READ MORE: Kezia Dugdale: ‘SNP job claims make me dirty tricks campaign victim’

“The Panama Papers speak to a wider sense of public anger that we haven’t seen since the MPs’ expenses’ crisis, in the sense that there is the establishment for which there is a different set of rules from everybody else,” she said.

“I’m fed-up with politicians - particularly in the SNP and the Tory party - making excuses and accepting that rich people do not pay their tax while the rest of us have to suck it up.

“I utterly refute the argument about the rich in Scotland being able to avoid their tax simply by allocating their residency in Berwick.

“HMRC are making it harder for people to move their tax liability.

“Look at the types of people in Scotland who earn over £150,000 a year.

“Take, for example, the leader of a social work department in a big council authority that earns over that amount, that person could go live in Berwick but there is still a £150,000 job sitting at Glasgow City Council. Some of these jobs physically can’t move.”

She added: “Nicola’s weakest point in this election is using Tory arguments to make excuses for why rich people shouldn’t pay their taxes, given a year ago she supported a 50p tax rate.

“The SNP are using the same type of scare tactics that they have accused others of in the past.

“It’s the type of old politics that Nicola Sturgeon used to rally against. At last year’s general election, the people of Scotland gave the establishment a kicking. That is clear and my party is learning the lessons of that.

“Now, I think Nicola Sturgeon risks becoming that establishment. She represents that old establishment politics that takes money from the likes of Brian Souter and doesn’t ask them to pay a penny more in tax.

“It makes Tory arguments against levying a 50p tax rate on the richest people.

“That old establishment politics that makes false claims about the impact of our plans on pensioners and low income families when it comes to the use of the basic rate.”

READ MORE: Kezia Dugdale: Tax is the defining Holyrood election issue

The Conservatives have made a concerted effort to beat Labour into third place at the Scottish election but Ms Dugdale said they are standing on a false prospectus.

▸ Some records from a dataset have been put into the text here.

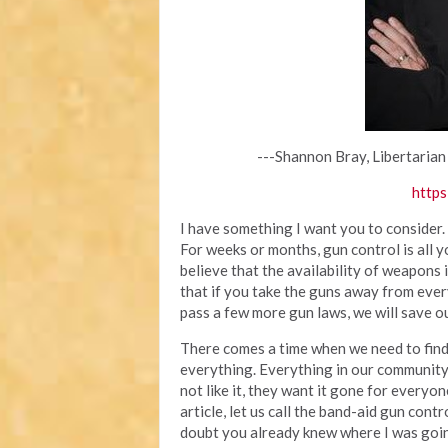
---Shannon Bray, Libertarian
https
I have something I want you to consider.
For weeks or months, gun control is all 
believe that the availability of weapons
that if you take the guns away from ever
pass a few more gun laws, we will save ou
There comes a time when we need to find 
everything. Everything in our community
not like it, they want it gone for everyone
article, let us call the band-aid gun cont
doubt you already knew where I was going 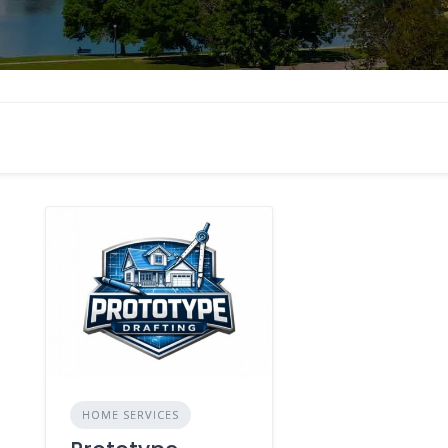
HOME SERVICES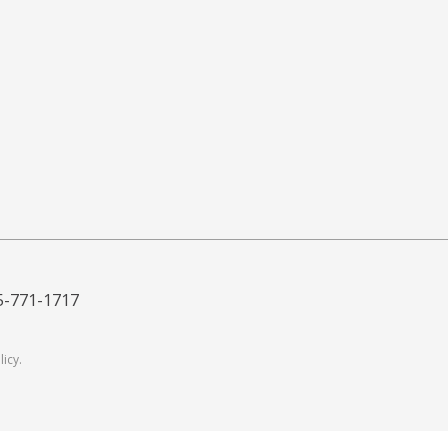
5-771-1717
licy
.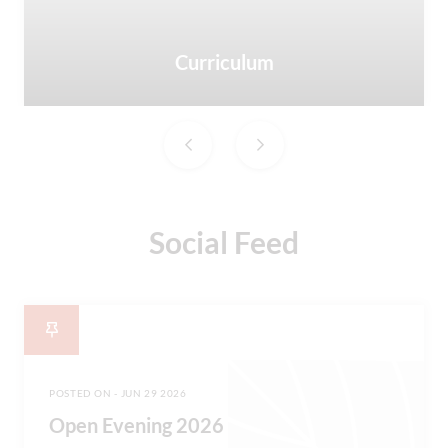
Curriculum
Social Feed
POSTED ON - JUN 29 2026
Open Evening 2026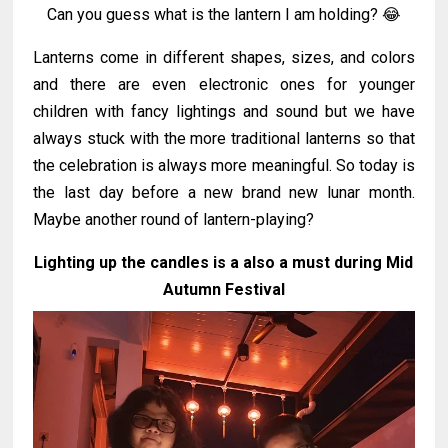
Can you guess what is the lantern I am holding? 😂
Lanterns come in different shapes, sizes, and colors
and there are even electronic ones for younger
children with fancy lightings and sound but we have
always stuck with the more traditional lanterns so that
the celebration is always more meaningful. So today is
the last day before a new brand new lunar month.
Maybe another round of lantern-playing?
Lighting up the candles is a also a must during Mid
Autumn Festival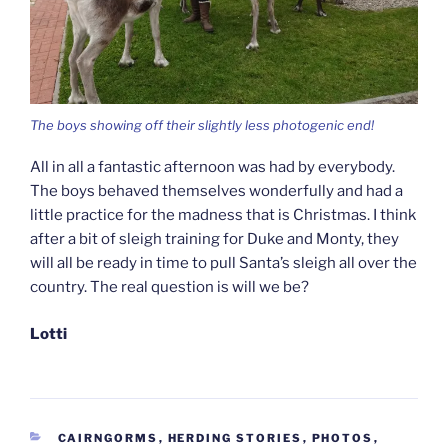
The boys showing off their slightly less photogenic end!
All in all a fantastic afternoon was had by everybody.
The boys behaved themselves wonderfully and had a
little practice for the madness that is Christmas. I think
after a bit of sleigh training for Duke and Monty, they
will all be ready in time to pull Santa’s sleigh all over the
country. The real question is will we be?
Lotti
CATEGORIES
CAIRNGORMS
,
HERDING STORIES
,
PHOTOS
,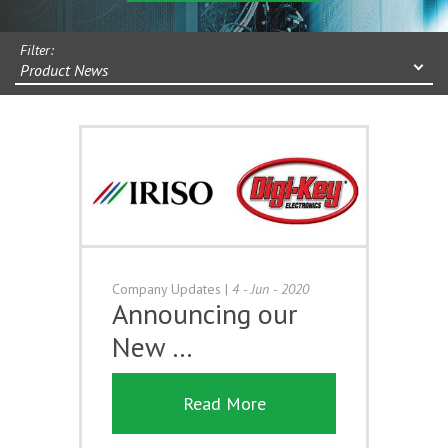
Filter:
Product News
Company Updates
|
4 - Jun - 2020
Announcing our
New …
Read More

“Ruth Davidson is trying to occupy the ground in this election which says that she opposes tax rises and that ‘somebody has got to stand up for the middle classes’,” she said.

“But she represents three policies which are inherently stealth taxes: prescriptions charges which is a tax on ill health, tuition fees which is a tax on aspiration, and the bedroom tax which is a tax on disabled people.”